Cardiovascular services are an important practice area for Centra and an important element in the organization's strategic planning. "If our steering committee is discussing the possibility of expanding services in areas that have not had adequate access to specialists," says Meador, "I can quickly compare the volume of procedures in a given service area to national utilization rates." Information about medical needs in certain geographical areas helps determine whether expanded facilities are viable and useful to the community.
Meador can also analyze medical practice down to a very granular level, such as how much of a given medicine is being used by a particular physician. "We provide a comprehensive dashboard for each physician summarizing their practice," continues Meador, "which helps them monitor whether they are using best practices."
At first, Meador recalls, when doctors were asked what they needed to know in order to improve their practice, they didn't know how to respond. "But now we are there," he says, "and the doctors are seeking information proactively." They can explore the outcomes in terms of complications, mortality and how they relate to length of stay and other factors. "Our emphasis is on quality of care," says Meador, "and the physicians see SAS as a way of helping them reach the highest possible standard."
Sometimes the goals of good healthcare and cost containment seem to be in opposition, but that is not necessarily the case. In fact, good quality care frequently leads to lower costs. For example, in cardiac care, the Solucient study shows that top-rated hospitals, which have lower mortality rates and quicker recoveries, also have costs for cardiovascular care that are 11% lower than other facilities. A study by the National Registry for Myocardial Infarction (NRMI, nrmi.org) placed Centra in the top 2% nationally for speed in getting heart attack patients from the ER to the cath lab and reopening the blocked blood vessels. Improved care reduces complications and length of stay, which in turn affects costs.

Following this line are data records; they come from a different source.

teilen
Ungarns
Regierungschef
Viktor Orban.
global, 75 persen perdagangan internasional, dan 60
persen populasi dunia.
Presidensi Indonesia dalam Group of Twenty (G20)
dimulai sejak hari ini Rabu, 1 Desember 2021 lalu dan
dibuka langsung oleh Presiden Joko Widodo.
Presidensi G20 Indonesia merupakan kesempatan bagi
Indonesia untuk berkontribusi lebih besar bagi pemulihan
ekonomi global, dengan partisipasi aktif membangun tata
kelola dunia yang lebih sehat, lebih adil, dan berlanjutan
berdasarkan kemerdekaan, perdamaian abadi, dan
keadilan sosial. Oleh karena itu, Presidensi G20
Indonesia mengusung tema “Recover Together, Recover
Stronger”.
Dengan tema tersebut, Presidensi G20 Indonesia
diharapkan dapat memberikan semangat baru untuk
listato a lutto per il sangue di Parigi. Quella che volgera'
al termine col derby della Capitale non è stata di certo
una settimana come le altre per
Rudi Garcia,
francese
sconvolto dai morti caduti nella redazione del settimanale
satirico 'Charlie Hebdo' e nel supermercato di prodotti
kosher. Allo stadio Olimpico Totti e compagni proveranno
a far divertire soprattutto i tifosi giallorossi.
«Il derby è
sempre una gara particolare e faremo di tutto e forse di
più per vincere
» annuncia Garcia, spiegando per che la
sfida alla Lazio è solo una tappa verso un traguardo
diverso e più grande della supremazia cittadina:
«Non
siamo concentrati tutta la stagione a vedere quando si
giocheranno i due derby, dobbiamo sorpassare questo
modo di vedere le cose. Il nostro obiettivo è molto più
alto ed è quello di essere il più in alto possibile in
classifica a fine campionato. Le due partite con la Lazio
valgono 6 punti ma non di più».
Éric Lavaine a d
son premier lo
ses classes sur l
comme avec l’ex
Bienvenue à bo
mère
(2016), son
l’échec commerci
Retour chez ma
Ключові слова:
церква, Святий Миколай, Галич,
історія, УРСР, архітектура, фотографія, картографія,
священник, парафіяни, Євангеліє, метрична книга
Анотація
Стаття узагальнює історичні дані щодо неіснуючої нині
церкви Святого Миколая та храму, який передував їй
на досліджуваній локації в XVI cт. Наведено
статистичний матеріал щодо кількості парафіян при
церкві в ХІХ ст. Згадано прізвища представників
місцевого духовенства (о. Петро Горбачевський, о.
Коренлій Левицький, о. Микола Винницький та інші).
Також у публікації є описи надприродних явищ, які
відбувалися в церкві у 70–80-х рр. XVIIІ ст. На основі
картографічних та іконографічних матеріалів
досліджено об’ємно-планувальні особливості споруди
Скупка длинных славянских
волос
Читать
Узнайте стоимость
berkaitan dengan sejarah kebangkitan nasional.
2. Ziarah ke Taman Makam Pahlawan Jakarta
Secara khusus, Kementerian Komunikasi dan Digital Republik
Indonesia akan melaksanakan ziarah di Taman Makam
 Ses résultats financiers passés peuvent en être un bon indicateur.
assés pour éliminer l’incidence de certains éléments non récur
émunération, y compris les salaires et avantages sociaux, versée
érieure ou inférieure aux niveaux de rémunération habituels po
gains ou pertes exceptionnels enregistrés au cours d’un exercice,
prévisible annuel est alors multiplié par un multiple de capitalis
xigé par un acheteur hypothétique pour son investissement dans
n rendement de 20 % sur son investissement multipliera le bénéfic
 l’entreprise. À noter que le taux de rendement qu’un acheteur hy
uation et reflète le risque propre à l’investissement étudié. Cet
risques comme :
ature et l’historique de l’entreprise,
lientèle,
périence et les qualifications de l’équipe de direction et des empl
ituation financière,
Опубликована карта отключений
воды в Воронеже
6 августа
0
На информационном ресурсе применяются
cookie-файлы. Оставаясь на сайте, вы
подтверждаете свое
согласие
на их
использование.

The longer the SAS system is in place, the more uses Centra has found for it. "We can look at whether certain drugs in our inventory have not been used for a specified period of time," says Price, "and then decide whether it makes sense to stock them." Carrying an unused inventory is wasteful of both space and money, particularly if medicines reach their expiration date before they are used. Centra also examined their discharge process and found that in some cases patients were not being discharged on weekends. That data was then shown to doctors and discharge planners who worked together to schedule discharges for the weekends. Centra was able to reduce length of stay, which improved patient satisfaction and reduced costs.
In addition to the larger issues such as medical outcomes and financial information, the development and use of SAS has improved quality in seemingly small areas. Administrative staff have realized that the zip code data they input is being used for reporting and planning purposes, and therefore they have a heightened awareness of the importance of accuracy in data entry.
Questioned about why Centra has achieved such high standards in cardiovascular care (and other areas—it also ranked in the top 2% nationally for orthopedics), Meador first cites the dedication and commitment of the individuals who provide the care at its facilities. Next is the teamwork among those individuals. But he is quick to add that without SAS, the staff would be hard pressed to get the information they needed to make the best decisions for its patients and the organization. Business intelligence has been effectively used at Centra to support its primary objective of top quality medical care and leadership in its field.